Arti “innama” (انما )
Kata “innama”
(انما ) dalam kamus bahasa Arab bermakna:اثبات لما يذكر بعده ونفي لما
سوا ه Menetapkan apa yang disebutkan dan meniadakan selain yang disebutkan
Para ahli
bahasa mengatakan bahwa “innama” (انما ) adalah salah satu alat untuk membatasi
sesuatu yang disebutkan dalam suatu kalimat, dan meniadakan selainnya, sama
dengan pembatas lainnya seperti pengecualian (istitsna’) yang didahului oleh
peniadaan (naïf), seperti: لا
اله الا الله Tiada Ilah (yang berhak disembah) kecuali Allah.
Faidah
“innama” (انما )
Para ahli
bahasa berkata bahwa “innama” (انما ) berfungsi untuk membatasi sesuatu yang
disebutkan saja, dan meniadakan selainnya, seperti yang dikatakan oleh Muhammad
Ar Rozi dalam Mukhtarus Shihah (hal. 12), beliau mengatakan: “Apabila engkau
tambahkan ma (ما) kepada inna (انا), maka maknanya untuk menta’yin/menentukan
(apa yang akan disebutkan tanpa selainnya), seperti dalam firman Allah:
Hanyalah
Zakat itu buat orang-orang fakir, orang-orang miskin, amil zakat…dst
Macam pembatas dengan kata “innama” (انما
)
Kalau kita
memperhatikan nash-nash baik dalam Al-Qur’an maupun hadits yang menggunakan
kata “innama” (انما ), memang maknanya adalah “hanyalah”, akan tetapi semua tidak
terlepas dari 2 maksud pembatasan, yaitu:
1. Batasan tidak hakiki/idhofi (حصر اضا في)
yaitu
untuk mengutamakan atau menyebutkan sesuatu yang lebih dominant, tidak menutup
kemungkinan adanya hal lain yang akan disebutkan menyusul, sebagaimana firman Allah
yang mensifati Rasul-Nya:
..engkau
hanyalah seorang pemberi peringatan…. (QS. Hud (11): 12)
Kata
“innama” (انما ) diatas bukan batasan secara hakiki, akan tetapi disebutkan
demikian karena itulah sifat yang lebih dominant dan utama dalam diri Rasulullah,
hal ini karena ada sifat lain yang disandarkan kepada Rasulullah, sebagaimana
dalam firman-Nya, .sesungguhnya telah
datang kepada kalian seorang pembawa kabar gembira dan pemberi peringatan…..
(QS. Al-Maidah (5): 19)
Contoh
lain, firman-Nya:
Hanyalah
orang-orang mu’min itu bersaudara…..(QS. Al Hujurot (49): 10)
Kata
“innama” (انما ) diatas juga membatasi tetapi tidak hakiki, disebutkan demikian
lantaran itulah yang dominant dan utama, dan tidak menutup kemungkinan adanya
sifat lain dari kalangan orang-orang muslim seperti adanya mereka yang tidak
saling bersaudara bahkan saling bermusuhan dan berpecah-belah.

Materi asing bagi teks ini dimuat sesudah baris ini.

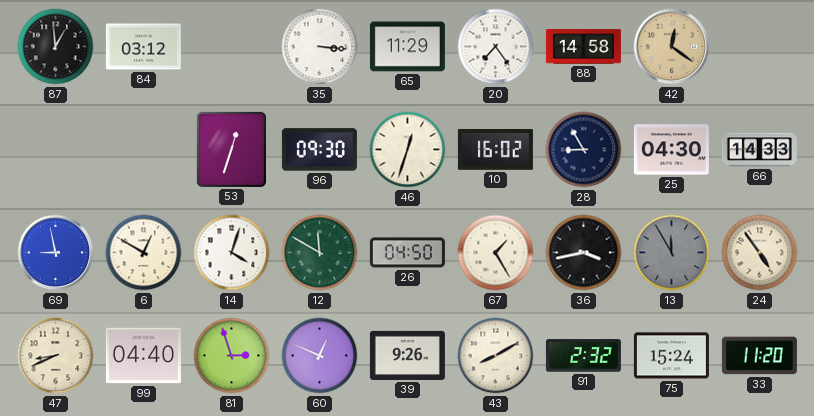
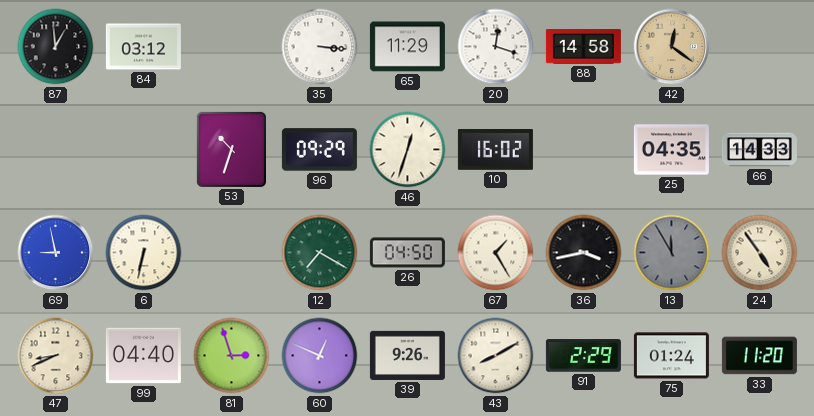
20: 7:24 -> 12:18
53: 12:33 -> 10:33
96: 09:30 -> 09:29
28: 8:55 -> none
25: 04:30 -> 04:35
6: 12:50 -> 6:32
14: 4:03 -> none
12: 11:50 -> 7:20
91: 2:32 -> 2:29
75: 15:24 -> 01:24
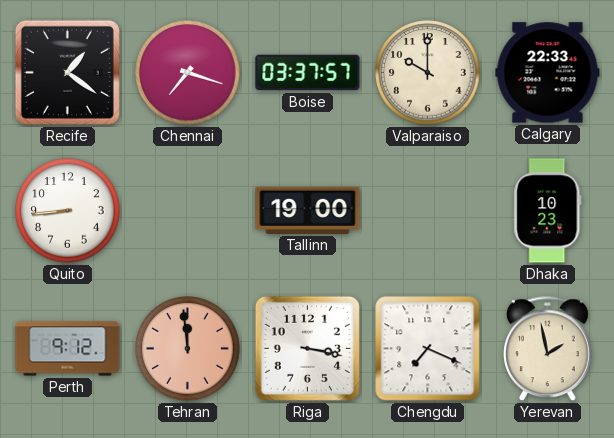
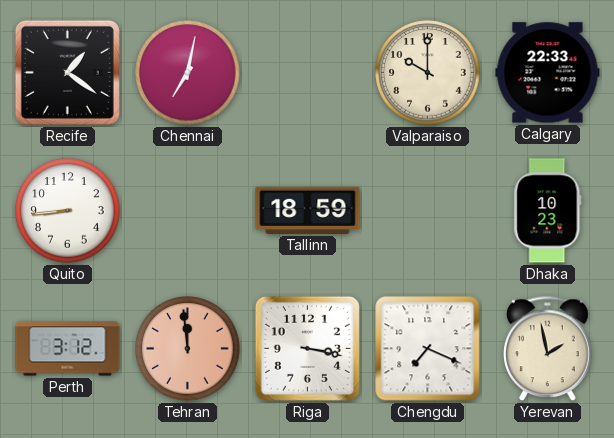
Chennai: 7:18 -> 7:02
Boise: 03:37 -> none
Tallinn: 19:00 -> 18:59
Perth: 9:12 -> 3:12
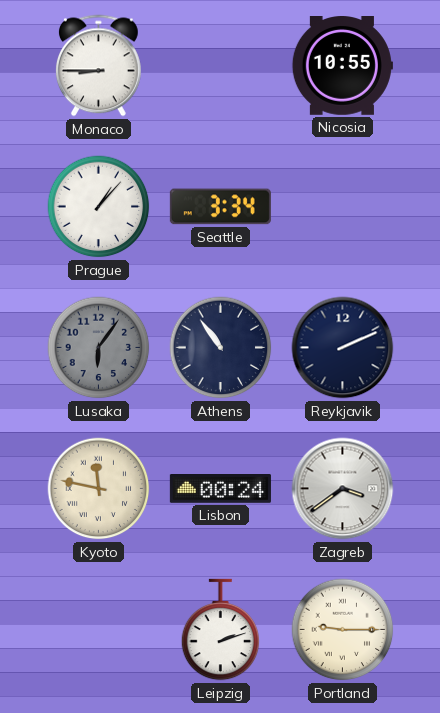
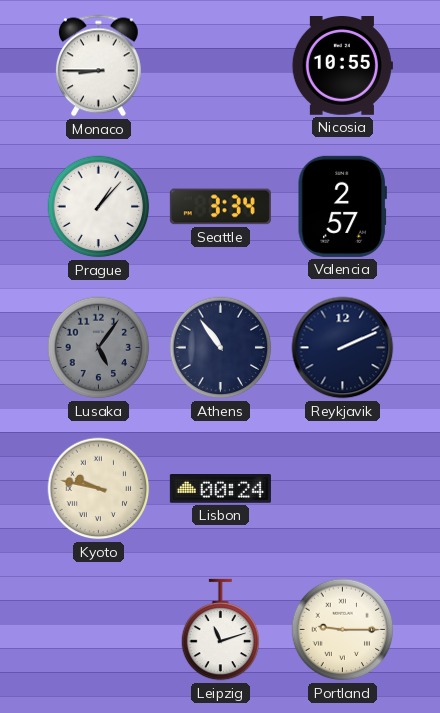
Valencia: none -> 2:57
Lusaka: 6:06 -> 5:06
Kyoto: 11:47 -> 9:47
Zagreb: 3:39 -> none
Leipzig: 2:12 -> 11:12
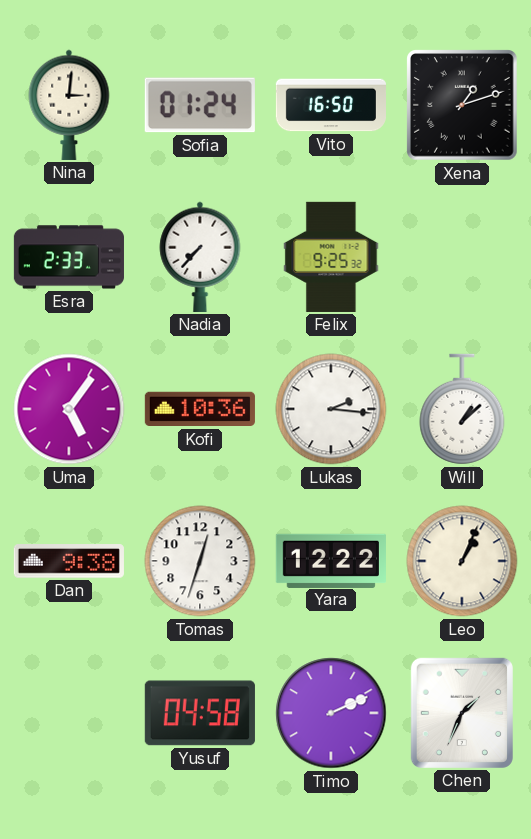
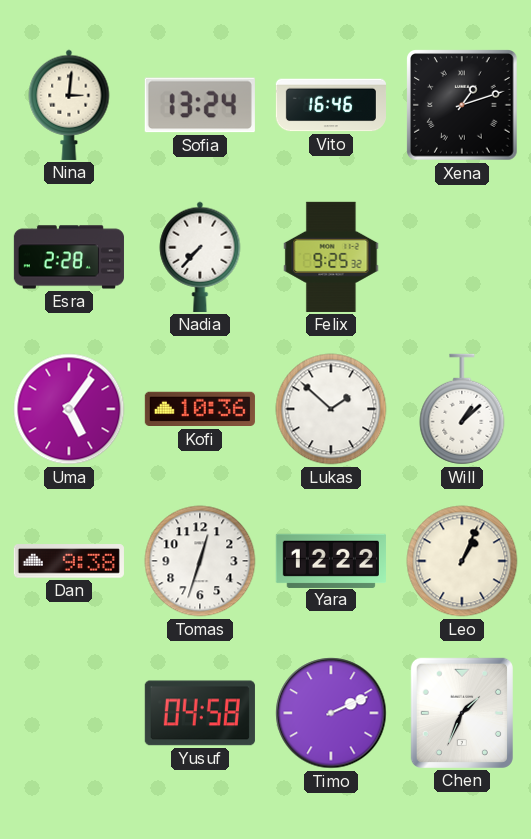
Sofia: 01:24 -> 13:24
Vito: 16:50 -> 16:46
Esra: 2:33 -> 2:28
Lukas: 2:16 -> 1:52
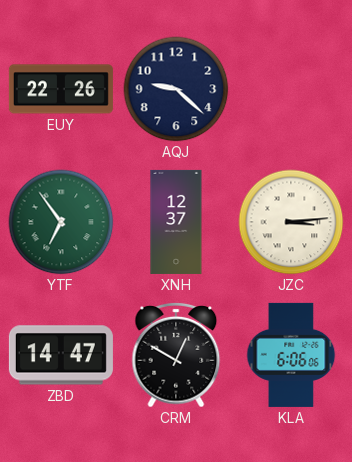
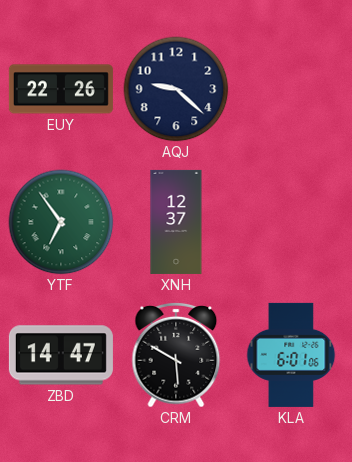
JZC: 3:14 -> none
CRM: 12:50 -> 5:50
KLA: 6:06 -> 6:01
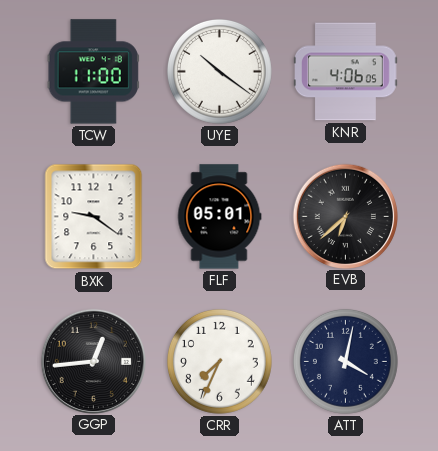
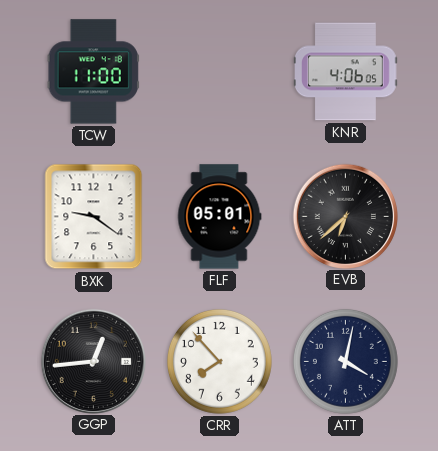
UYE: 10:21 -> none
CRR: 7:34 -> 7:53
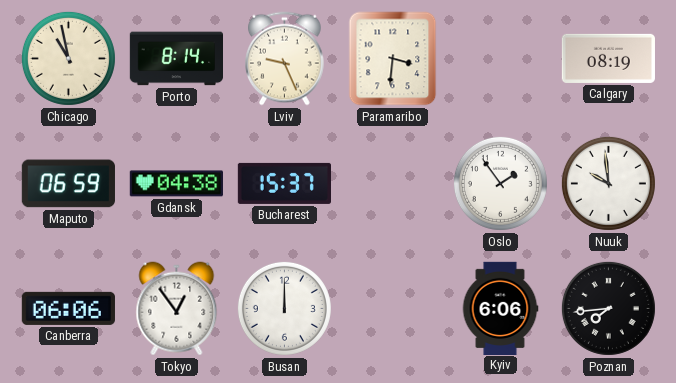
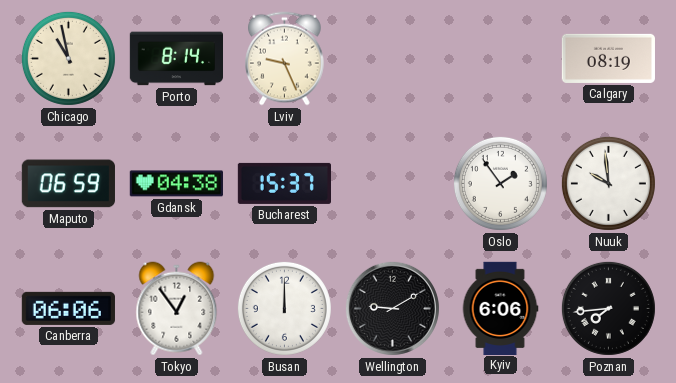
Paramaribo: 3:31 -> none
Wellington: none -> 9:10
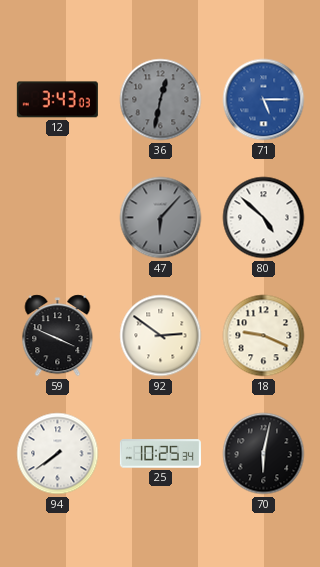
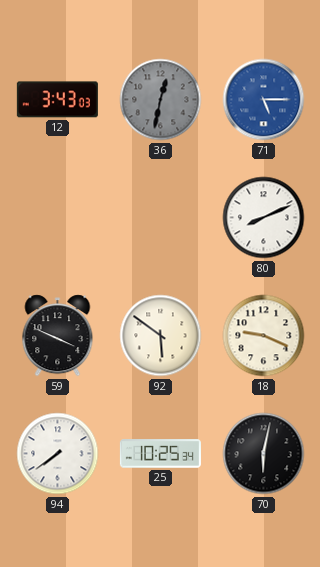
47: 6:07 -> none
80: 4:52 -> 8:11
92: 2:51 -> 5:51
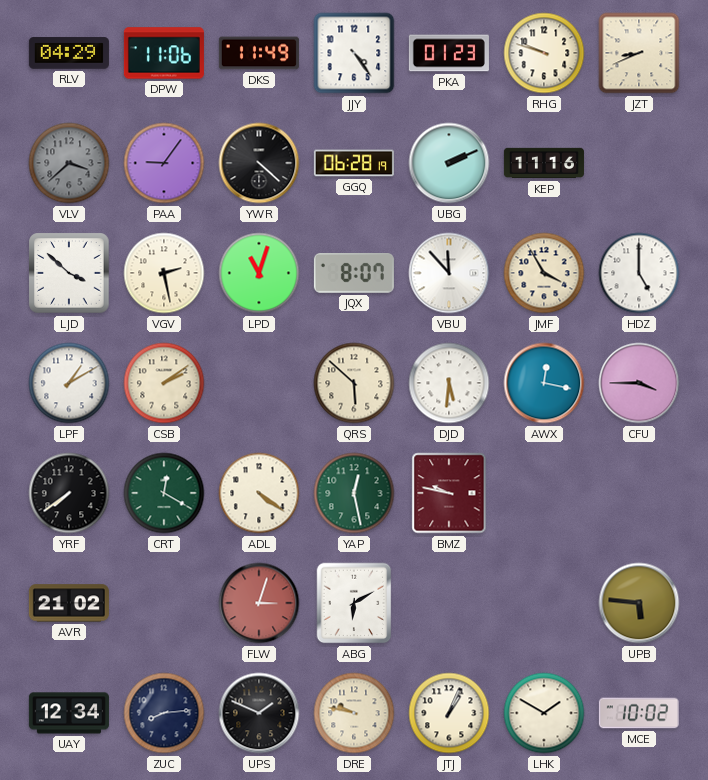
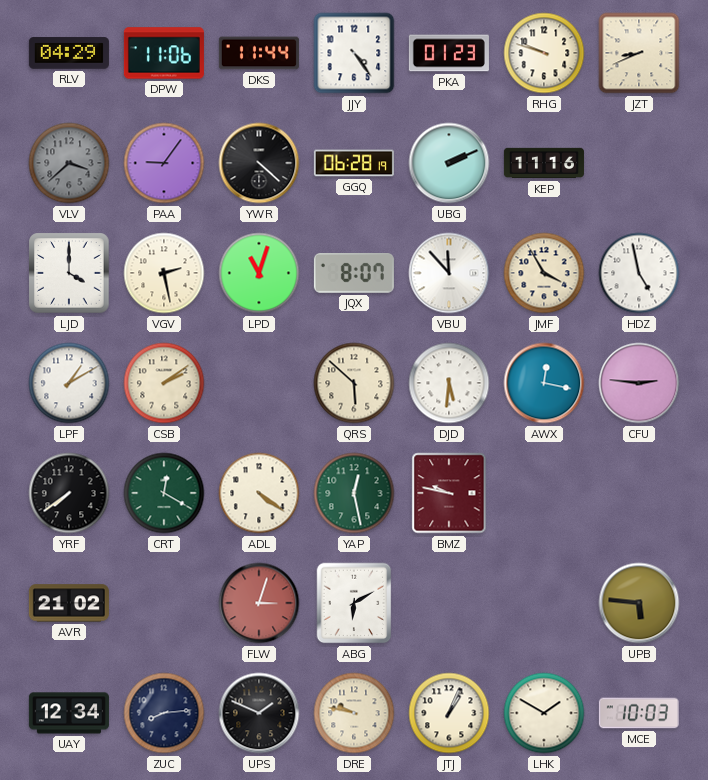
DKS: 11:49 -> 11:44
LJD: 3:52 -> 4:00
HDZ: 5:00 -> 4:58
CFU: 3:45 -> 2:46
MCE: 10:02 -> 10:03
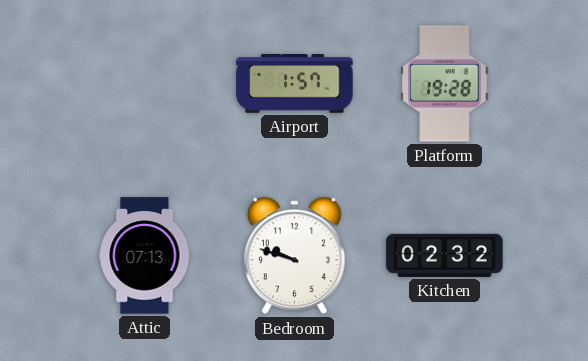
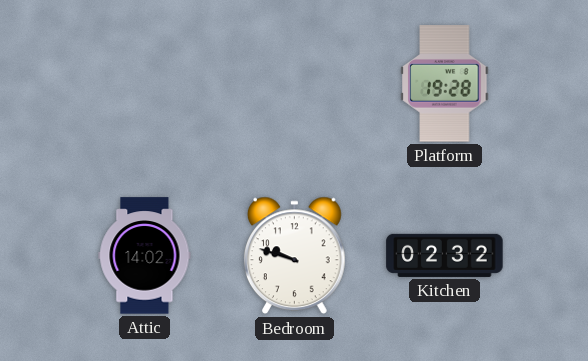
Airport: 1:57 -> none
Attic: 07:13 -> 14:02
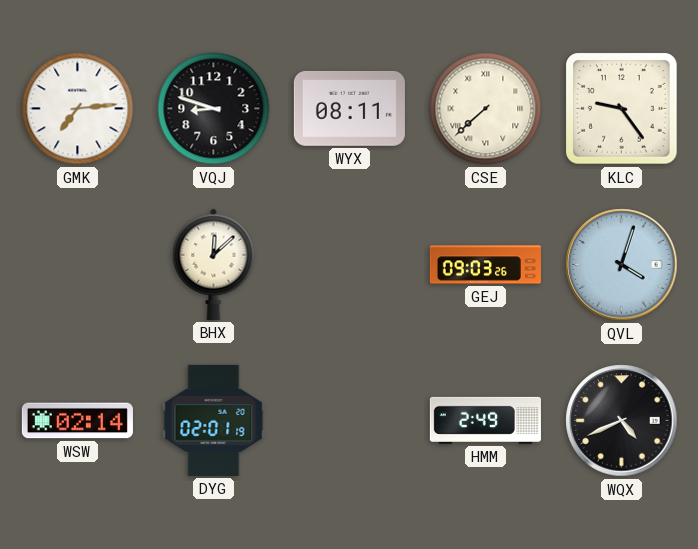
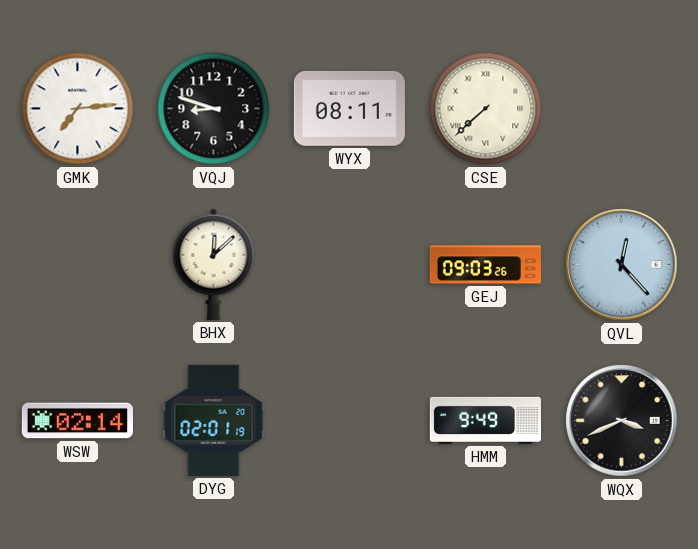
KLC: 9:24 -> none
QVL: 4:03 -> 12:23
HMM: 2:49 -> 9:49
WQX: 4:41 -> 3:41
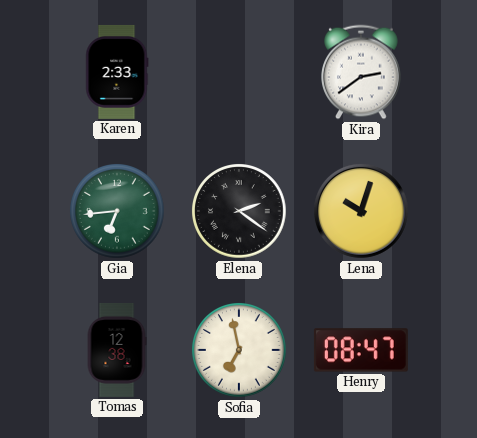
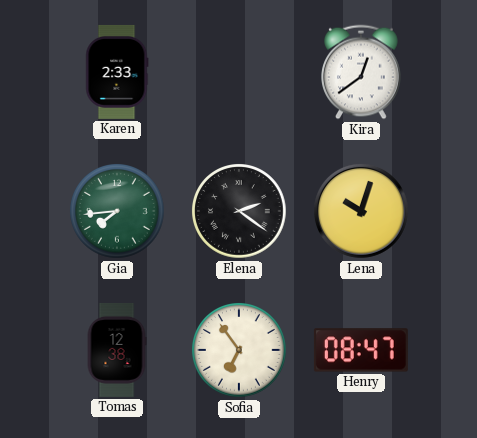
Kira: 2:39 -> 12:39
Gia: 6:44 -> 7:44
Sofia: 6:58 -> 6:54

2. Untuk pembatasan secara hakiki/mutlak
Yaitu
pembatasan yang sebenarnya, sehingga menutup kemungkinan akan hal lain selain
selain yang telah disebutkan setelah “innama” (انما ), sebagai contoh firman Allah:
Hanyalah
zakat itu untuk orang-orang fakir, orang-orang miskin, para amil zakat, para
mu’allaf, para budak, orang yang menanggung hutang, untuk jihad fii sabilillah,
dan untuk ibnu sabil, sebagai ketentuan dari Allah, dan Allah Maha Mengetahui
lagi Maha Bijaksan. (QS. At Taubah (9): 60)
Kata
“innama” (انما ) diatas berfungsi sebgai batasan secara hakiki/mutlak, sehingga
tidak ada lagi selain 8 golongan tersebut yang berhak menerima zakat. Karena
tidak dalil lain/qorinah yang menunjukkan bahwa zakat boleh diberikan kepada
selain 8 golongan tersebut.
PEMBATASAN EMPAT HAL YANG HARAM TERMASUK
HAKIKI ATAU TIDAK?
Dalam
surat Al Baqoroh: 173 disebutkan:
Hanyalah Allah
mengharamkan atas kalian bangkai, darah, daging babi dan hewan yang disembelih
bukan dengan nama Allah …..
Kalau kita
meneliti lebih lanjut ternyata ada hal lain yang diharamkan selain dari 4 hal
tersebut baik dalam Al Qur’an maupun hadits-hadits yang shahih semisal khamer,
judi, binatang buas, burung yang bercakar dan lainnya. Oleh karenanya terlalu
jauh kalau kita mengatakan keharaman empat hal tsb adalah pembatasan secara
hakiki/mutlak, sehingga yang lebih tepat kita katakana bahwa pembatasan 4 hal
itu adalah pembatasan secara idhofi atau dominant/tidak mutlak, dengan bukti
adanya hal-hal lain yang haram selain 4 hal diatas.
YANG
MENGATAKAN INNAMA BERFUNGSI SEBAGAI PEMBATAS, TIDAK
MENGATAKAN YANG HARAM HANYA EMPAT HAL
1.Imam
al-Qurthubi
Imam
al-Qurthubi dalam tafsirnya (2/246) mengatakan: “innama
fungsinya sebagai pembatas,” tetapi beliau menegaskan bahwa para ulama sepakat
atas adanya selain empat hal yang telah di haramkan, beliau berkata: “di antara hal yang menguatkan pendapat ini adalah Ijma’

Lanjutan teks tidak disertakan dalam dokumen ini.